We have the transactionID and the weight in the itemsetInfo data frame now. Let's run the weighted itemset generation using these transaction weights:

support <- 0.01
parameters = list(
 support = support,
 minlen = 2, # Minimal number of items per item set
 maxlen = 10, # Maximal number of items per item set
 target = "frequent itemsets"
 )
weclat.itemsets <- weclat(transactions.obj, parameter = parameters)
weclat.itemsets.df <-data.frame(weclat.itemsets = labels(weclat.itemsets)
 , weclat.itemsets@quality

Once again, we invoke the weclat function with the parameter list and the transactions object. As the itemInfo data frame has the weight column, the function calculates the support using the weights provided. The new definition of support is as follows:

For a given item A:

Weighted support ( A ) = Sum of weights of the transactions containing A / Sum of all weights.

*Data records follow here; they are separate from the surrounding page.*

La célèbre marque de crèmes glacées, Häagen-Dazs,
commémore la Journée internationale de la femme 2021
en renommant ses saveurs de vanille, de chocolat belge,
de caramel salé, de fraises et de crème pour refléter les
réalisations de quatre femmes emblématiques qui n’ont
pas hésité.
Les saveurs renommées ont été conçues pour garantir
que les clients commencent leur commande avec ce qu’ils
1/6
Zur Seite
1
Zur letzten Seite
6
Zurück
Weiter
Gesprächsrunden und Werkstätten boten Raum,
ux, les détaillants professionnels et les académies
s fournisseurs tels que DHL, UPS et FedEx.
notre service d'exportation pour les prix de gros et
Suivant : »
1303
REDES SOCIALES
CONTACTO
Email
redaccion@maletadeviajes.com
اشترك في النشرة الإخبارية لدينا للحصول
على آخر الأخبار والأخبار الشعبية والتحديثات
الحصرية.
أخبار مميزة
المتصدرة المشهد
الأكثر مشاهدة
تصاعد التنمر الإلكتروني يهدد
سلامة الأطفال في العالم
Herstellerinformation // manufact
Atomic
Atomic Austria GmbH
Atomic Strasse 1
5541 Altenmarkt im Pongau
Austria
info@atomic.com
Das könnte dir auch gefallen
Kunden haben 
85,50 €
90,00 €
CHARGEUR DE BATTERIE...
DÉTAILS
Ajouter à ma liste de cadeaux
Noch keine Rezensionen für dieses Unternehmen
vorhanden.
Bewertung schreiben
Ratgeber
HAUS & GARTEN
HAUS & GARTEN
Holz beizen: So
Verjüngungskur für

The weighted support of an itemset is the sum of the weights of the transactions that contain the itemset. An itemset is frequent if its weighted support is equal to or greater than the threshold specified by support (assuming that the weights, sum is equal to one).

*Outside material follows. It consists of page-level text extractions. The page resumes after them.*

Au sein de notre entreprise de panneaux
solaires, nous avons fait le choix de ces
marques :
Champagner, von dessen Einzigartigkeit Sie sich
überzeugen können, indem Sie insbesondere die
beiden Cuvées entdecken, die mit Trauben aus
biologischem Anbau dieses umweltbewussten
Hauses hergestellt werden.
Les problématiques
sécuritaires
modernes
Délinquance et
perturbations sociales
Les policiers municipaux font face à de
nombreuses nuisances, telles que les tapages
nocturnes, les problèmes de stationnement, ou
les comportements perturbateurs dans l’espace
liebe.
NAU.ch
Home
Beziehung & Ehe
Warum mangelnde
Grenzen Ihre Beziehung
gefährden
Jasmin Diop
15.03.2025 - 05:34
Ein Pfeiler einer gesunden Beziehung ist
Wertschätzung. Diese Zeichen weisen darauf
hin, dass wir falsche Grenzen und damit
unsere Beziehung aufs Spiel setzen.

With this new definition, you can see now that low support times established by the old definition of support, if present in high value transactions, will be included. We have automatically taken care of our retailer's request to include high margin items while inducing the rules. Once again, for better reading, we create a data frame where each row is the frequent itemset generated, and a column to indicate the head(weclat.itemsets.df)support value:

  weclat.itemsets support
1 {Bag of Organic Bananas,Organic Kiwi} 0.01041131
2 {Bag of Organic Bananas,Organic D'Anjou Pears} 0.01042194
3 {Bag of Organic Bananas,Organic Whole String Cheese} 0.01034432
4 {Organic Baby Spinach,Organic Small Bunch Celery} 0.01039107
5 {Bag of Organic Bananas,Organic Small Bunch Celery} 0.01109455
6 {Banana,Seedless Red Grapes} 0.01274448
tail(weclat.itemsets.df)
  weclat.itemsets support
77 {Banana,Organic Hass Avocado} 0.02008700
78 {Organic Baby Spinach,Organic Strawberries} 0.02478094
79 {Bag of Organic Bananas,Organic Baby Spinach} 0.02743582
80 {Banana,Organic Baby Spinach} 0.02967578
81 {Bag of Organic Bananas,Organic Strawberries} 0.03626149
82 {Banana,Organic Strawberries} 0.03065132

In the case of apriori, we used the same function to generate/induce the rules. However, in the case of weighted association rule mining, we need to call the ruleInduction function to generate rules. We pass the frequent itemsets from the previous step, the transactions object, and finally the confidence threshold. Once again, for our convenience, we create a data frame with the list of all the rules that are induced and their interest measures:

weclat.rules <- ruleInduction(weclat.itemsets, transactions.obj, confidence = 0.3)
weclat.rules.df <-data.frame(weclat.rules = labels(weclat.rules)
, weclat.rules@quality)
head(weclat.rules.df)
  rules support confidence lift itemset
1 {Organic Kiwi} => {Bag of Organic Bananas} 0.01016027 0.3879781 2.388715 1
3 {Organic D'Anjou Pears} => {Bag of Organic Bananas} 0.01001717 0.3846154 2.368011 2
5 {Organic Whole String Cheese} => {Bag of Organic Bananas} 0.00930166 0.3250000 2.000969 3
11 {Seedless Red Grapes} => {Banana} 0.01302232 0.3513514 1.686293 6
13 {Organic Large Extra Fancy Fuji Apple} => {Bag of Organic Bananas} 0.01445335 0.3825758 2.355453 7
15 {Honeycrisp Apple} => {Banana} 0.01617058 0.4248120 2.038864 8

Finally, let's use the plot.graph function to view the new set of interesting item associations:

Our new recommendation now includes some of the rare items. It is also sensitive to the profit margin of individual transactions. With these recommendations, the retailer is geared toward increasing his profitability through the cross-selling campaign.